After dropping My Passing and a run of singles that made his recovery feel like a series of dispatches from the edge, scarrr is lining up another entry with Reflection, a new track slated for release on February 27 that we’ve heard ahead of time. Where the earlier single stared straight into the wreck, this one is the moment you finally slow down, sit on the edge of the bed, and take stock of what’s left. It’s the sound of someone quietly testing out their new life, step by step.
Reflection moves at an easy pace. The rhythm section lands somewhere between chill electronica and a late-night trip-hop shuffle. Steady kick, relaxed groove, just enough movement to keep your head nodding. The synth work leans into a soft psychedelic blur. There’s plenty of air in the arrangement. Sounds drift in, hang for a bar or two, then slide away, giving the track an almost reflective, looking-out-the-window-on-a-bus feel.

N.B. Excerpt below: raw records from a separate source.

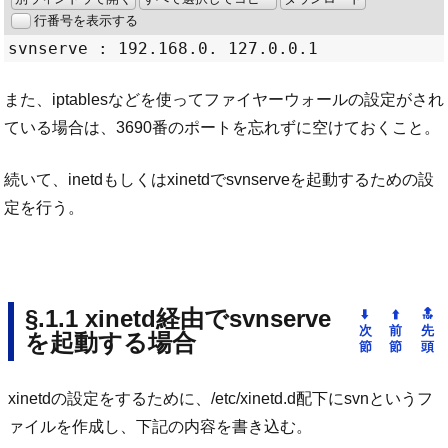
行番号を表示する
また、iptablesなどを使ってファイヤーウォールの設定がされ
ている場合は、3690番のポートを忘れずに空けておくこと。
続いて、inetdもしくはxinetdでsvnserveを起動するための設
定を行う。
xinetd経由でsvnserve
を起動する場合
xinetdの設定をするために、/etc/xinetd.d配下にsvnというフ
ァイルを作成し、下記の内容を書き込む。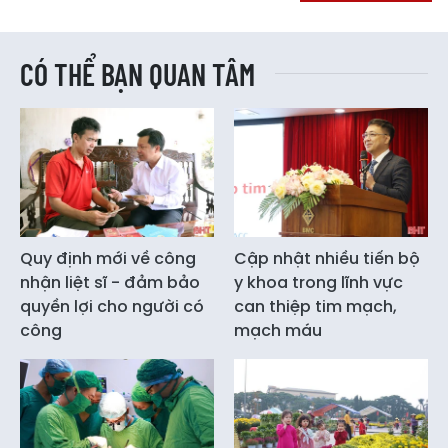
CÓ THỂ BẠN QUAN TÂM
Quy định mới về công
Cập nhật nhiều tiến bộ
nhận liệt sĩ - đảm bảo
y khoa trong lĩnh vực
quyền lợi cho người có
can thiệp tim mạch,
công
mạch máu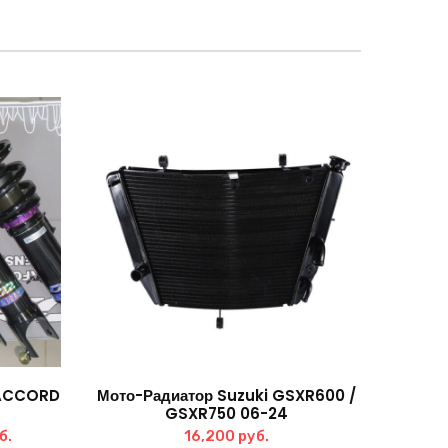
 ACCORD
Мото-Радиатор Suzuki GSXR600 /
GSXR750 06-24
альная
Текущая
б.
16,200
руб.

scarrr’s delivery sits right in the middle, spoken-sung with a tired clarity that suits the subject matter. You can hear the weight of what he’s been through, telling you where his head’s at now. The phrasing is laid-back, slightly behind the beat in places, letting the words drag like someone easing themselves into a difficult conversation.

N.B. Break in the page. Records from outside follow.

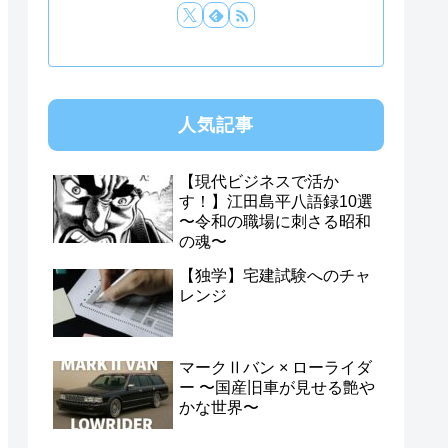
人気記事
【現代ビジネスで活か
す！】江田島平八語録10選
〜令和の職場に刺さる昭和
の魂〜
【独学】宅建試験へのチャ
レンジ
マークⅡバン × ローライダ
ー 〜国産旧車が見せる艶や
かな世界〜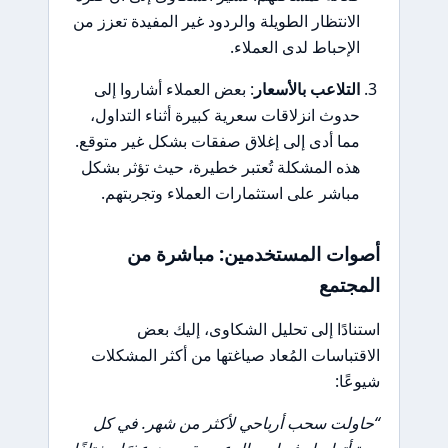
الانتظار الطويلة والردود غير المفيدة تعزز من
الإحباط لدى العملاء.
التلاعب بالأسعار
: بعض العملاء أشاروا إلى
حدوث انزلاقات سعرية كبيرة أثناء التداول،
مما أدى إلى إغلاق صفقات بشكل غير متوقع.
هذه المشكلة تُعتبر خطيرة، حيث تؤثر بشكل
مباشر على استثمارات العملاء وتجربتهم.
أصوات المستخدمين: مباشرة من
المجتمع
استنادًا إلى تحليل الشكاوى، إليك بعض
الاقتباسات المُعاد صياغتها من أكثر المشكلات
شيوعًا:
“حاولت سحب أرباحي لأكثر من شهر. في كل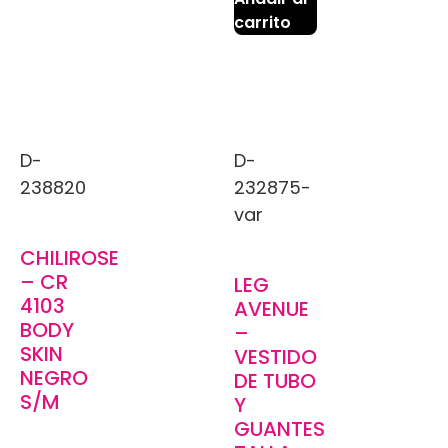
carrito
D-
D-
238820
232875-
var
CHILIROSE
– CR
LEG
4103
AVENUE
BODY
–
SKIN
VESTIDO
NEGRO
DE TUBO
S/M
Y
GUANTES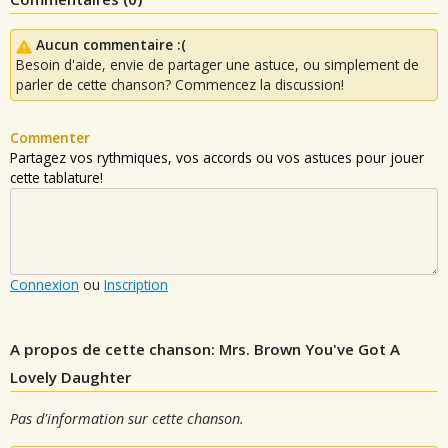
Aucun commentaire :(
Besoin d'aide, envie de partager une astuce, ou simplement de
parler de cette chanson? Commencez la discussion!
Commenter
Partagez vos rythmiques, vos accords ou vos astuces pour jouer
cette tablature!
Connexion
ou
Inscription
A propos de cette chanson: Mrs. Brown You've Got A
Lovely Daughter
Pas d'information sur cette chanson.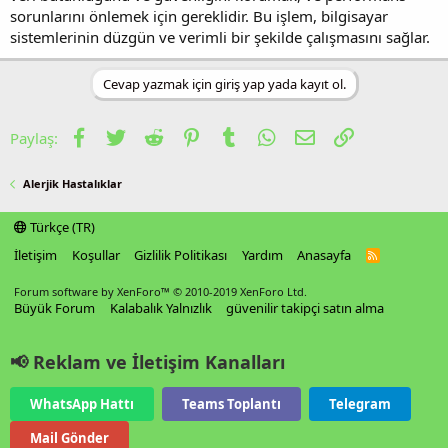
sorunlarını önlemek için gereklidir. Bu işlem, bilgisayar
sistemlerinin düzgün ve verimli bir şekilde çalışmasını sağlar.
Cevap yazmak için giriş yap yada kayıt ol.
Facebook
Twitter
Reddit
Pinterest
Tumblr
WhatsApp
E-posta
Link
Paylaş:
Alerjik Hastalıklar
Türkçe (TR)
İletişim
Koşullar
Gizlilik Politikası
Yardım
Anasayfa
R
S
S
Forum software by XenForo™
© 2010-2019 XenForo Ltd.
Büyük Forum
Kalabalık Yalnızlık
güvenilir takipçi satın alma
📢 Reklam ve İletişim Kanalları
WhatsApp Hattı
Teams Toplantı
Telegram
Mail Gönder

Instead of replaying the crash or loading Reflection with graphic detail, he circles around the quieter stuff. Waking up to a different body, feeling like your own face is unfamiliar, watching the world speed on while you move in slow motion. You’re in that strange middle ground where you’re not in crisis anymore, but you’re not “back to normal” either. He keeps coming back to the idea of learning how to live with a rebuilt version of himself, which lines up with his real story: titanium plates, long rehab, and a life rerouted but not shut down.
Production-wise, Reflection is another step in the lane he’s been carving since Techno-Sol and his 2025–2026 run of singles, but with a calmer center. You get hints of his techno and electronic leanings in the synth choices and the way the track loops itself into a groove. But this is more late-night drive, last train home, or headphones in a quiet room. The psychedelic touch comes from the atmosphere and the way sounds smear at the edges.

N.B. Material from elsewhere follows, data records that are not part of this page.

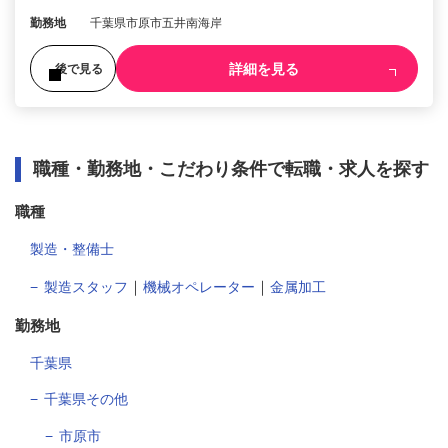
勤務地
千葉県市原市五井南海岸
詳細を見る
後で見る
職種・勤務地・こだわり条件で転職・求人を探す
職種
製造・整備士
｜
｜
製造スタッフ
機械オペレーター
金属加工
勤務地
千葉県
千葉県その他
市原市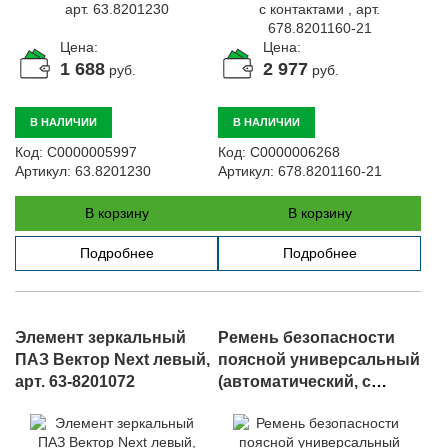
Цена:
Цена:
1 688
2 977
руб.
руб.
В НАЛИЧИИ
В НАЛИЧИИ
Код:
С0000005997
Код:
С0000006268
Артикул:
63.8201230
Артикул:
678.8201160-21
В корзину
В корзину
Подробнее
Подробнее
Элемент зеркальный
Ремень безопасности
ПАЗ Вектор Next левый,
поясной универсальный
арт. 63-8201072
(автоматический, с
катушкой, 2х точечный),
арт. EA117-43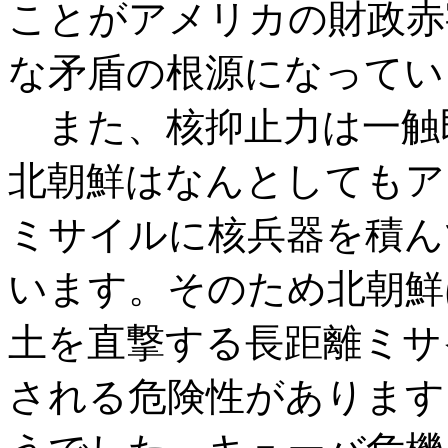
ことがアメリカの財政赤
な矛盾の根源になってい
また、核抑止力は一触
北朝鮮はなんとしてもア
ミサイルに核兵器を積ん
います。そのため北朝鮮
土を直撃する長距離ミサ
される危険性があります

As part of his broader narrative, Reflection hits an important note. My Passing tackled the raw impact and survival phase. This one is the second chapter, where you’re stuck with the paperwork, the mirror, the rehab, and the question of who you are now. It lines up with his “titanium king of the underground” persona, in the sense of someone who’s had to patch themselves back together and now has to live inside that patched-up frame every day.

For listeners who connected with My Passing or who are just now finding scarrr through his recent releases, Reflection is the track that rewards undistracted listen. If this is the tone he’s setting for this next chapter, it suggests a catalog about sticking around long enough to figure out what comes after. And that’s a story worth following as these releases continue to roll out.